The most brilliant colour in the bow, found at the uppermost edge, is red, followed in descending order of brightness by orange, yellow, green, blue, indigo and violet. (The spectrum of colours can be easily recalled by remembering the name Roy G. Biv.)

Sometimes you can also see a second rainbow higher in the sky. The second rainbow has a reversed order of colours to the first. The sky between the two rainbows is distinctly darker than the rest of the sky.

The rainbow always appears as a perfect semi circle to observers on the ground. If an observer moves a distance and looks again, the rainbow continues to appear as a perfect semi circle. This shows that the rainbow is not a tangible object in the sky. If it were it would change shape depending on the angle of observation.

Each observer sees his/her own rainbow which is an image in the eye that moves with the observer and doesn't change shape. Since the rainbow is not really an object it can never be caught and its ends remain forever elusive - there is no way you can ever get to that crock of gold and its guardian leprechaun.

The rainbow effect is produced by the action of individual raindrops on sunlight and the shape of the rainbow is determined by the geometrical relationship between the sun, the raindrop and the eye.

When sunlight enters the raindrop it is bent, reflected from the concave back of the drop and bent again as it leaves the front. The different colours in the white light are each bent by slightly different amounts so that the light that emerges is splayed into the spectrum of seven colours.

The colours can be seen, however, only when the angle of reflection between the sun, the drop of water and the observer's line of vision is between 400 and 420 (see illustration). The rainbow has to be circular because only a circle ensures that the geometrical relation between the sun, an observer and a point on the rainbow is the same for every point. When the sun is more than 420 above the horizon a rainbow cannot be seen because the required angle passes over the head of the observer.

The secondary rainbow, often too faint to be seen, is explained by the fact that sometimes light entering the raindrop undergoes a double internal reflection before re emerging.

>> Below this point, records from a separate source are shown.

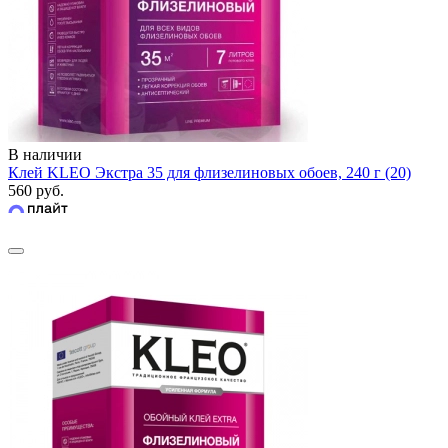
В наличии
Клей KLEO Экстра 35 для флизелиновых обоев, 240 г (20)
560 руб.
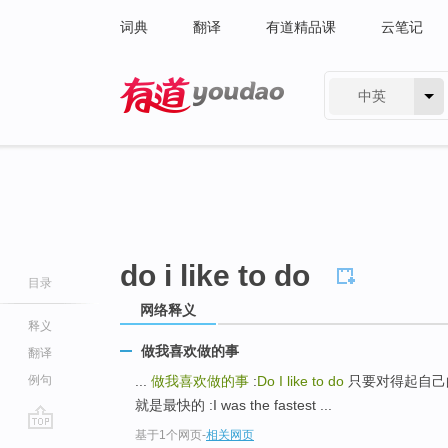
词典
翻译
有道精品课
云笔记
中英
有道 - 网易旗下搜索
do i like to do
目录
网络释义
释义
做我喜欢做的事
翻译
例句
...
做我喜欢做的事
:
Do I like to do
只要对得起自己的良心 :
就是最快的 :I was the fastest ...
基于1个网页
-
相关网页
go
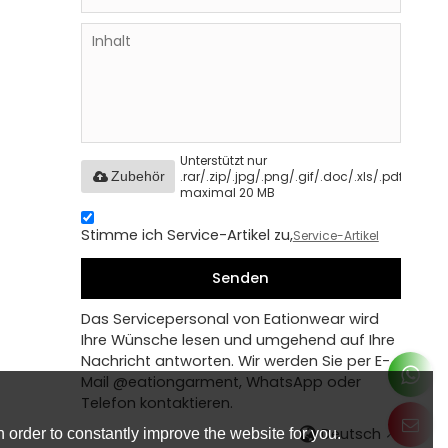
Unterstützt nur
.rar/.zip/.jpg/.png/.gif/.doc/.xls/.pdf,
Zubehör
maximal 20 MB
Stimme ich Service-Artikel zu,
Service-Artikel
Senden
Das Servicepersonal von Eationwear wird
Ihre Wünsche lesen und umgehend auf Ihre
Nachricht antworten. Wir werden Sie per E-
Mail @eationgarment, WhatsApp oder
Telefon kontaktieren.
Deutsch
 order to constantly improve the website for you.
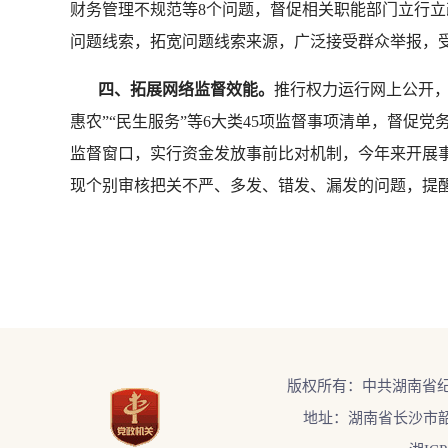
财务管理不规范等8个问题，督促相关职能部门立行立
问题线索，拓宽问题线索来源，广泛接受群众举报，
四、拓展网络监督效能。
推行权力运行网上公开，
惠农”“民生服务”等6大类45项监督事项清单，督
监督窗口，实行资金发放事前比对机制，今年来开展事前比
现个别审核把关不严、多发、错发、漏发的问题，提醒
版权所有：中共湖南省
地址：湖南省长沙市韶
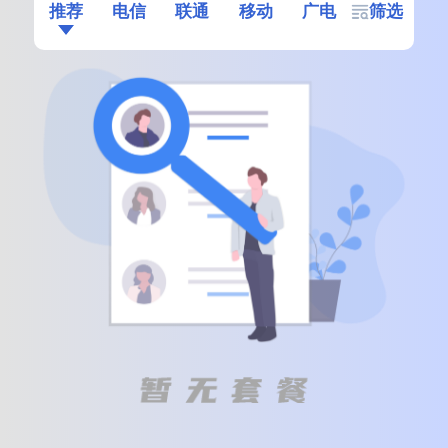
推荐
电信
联通
移动
广电
筛选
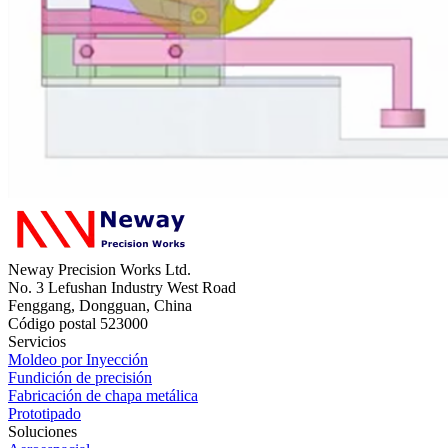
Neway Precision Works Ltd.
No. 3 Lefushan Industry West Road
Fenggang, Dongguan, China
Código postal 523000
Servicios
Moldeo por Inyección
Fundición de precisión
Fabricación de chapa metálica
Prototipado
Soluciones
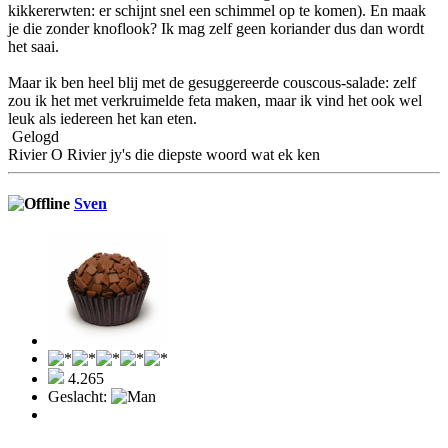
kikkererwten: er schijnt snel een schimmel op te komen). En maak
je die zonder knoflook? Ik mag zelf geen koriander dus dan wordt
het saai.
Maar ik ben heel blij met de gesuggereerde couscous-salade: zelf
zou ik het met verkruimelde feta maken, maar ik vind het ook wel
leuk als iedereen het kan eten.
Gelogd
Rivier O Rivier jy's die diepste woord wat ek ken
Sven
4.265
Geslacht:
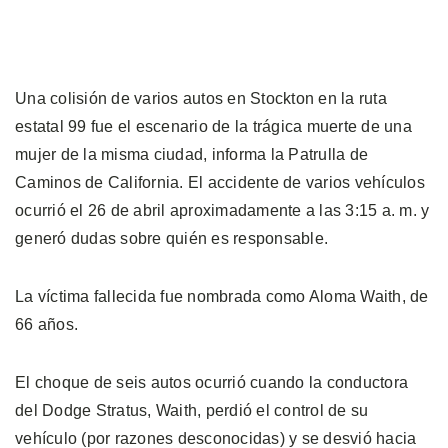
Una colisión de varios autos en Stockton en la ruta
estatal 99 fue el escenario de la trágica muerte de una
mujer de la misma ciudad, informa la Patrulla de
Caminos de California. El accidente de varios vehículos
ocurrió el 26 de abril aproximadamente a las 3:15 a. m. y
generó dudas sobre quién es responsable.
La víctima fallecida fue nombrada como Aloma Waith, de
66 años.
El choque de seis autos ocurrió cuando la conductora
del Dodge Stratus, Waith, perdió el control de su
vehículo (por razones desconocidas) y se desvió hacia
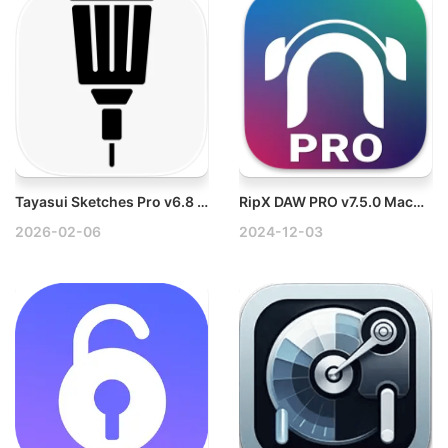
Tayasui Sketches Pro v6.8 Mac绘图素描工具破解版
RipX DAW PRO v7.5.0 Mac独特音频工作站
2026-02-06
2024-12-03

Finally, let me say that when I look up at a clear blue sky or behold a fine example of a rainbow, my mind doesn't automatically switch to considerations of the scattering or the refraction of light. I will feel something like `Isn't that beautiful', or `God, it's good to be alive', or I may think of that seat in St Stephen's Green. The beauty of the world and its emotional effect on us is a reality as valid as understanding the underlying physical basis of the appearance. But isn't it nice to be able to understand things in several different ways?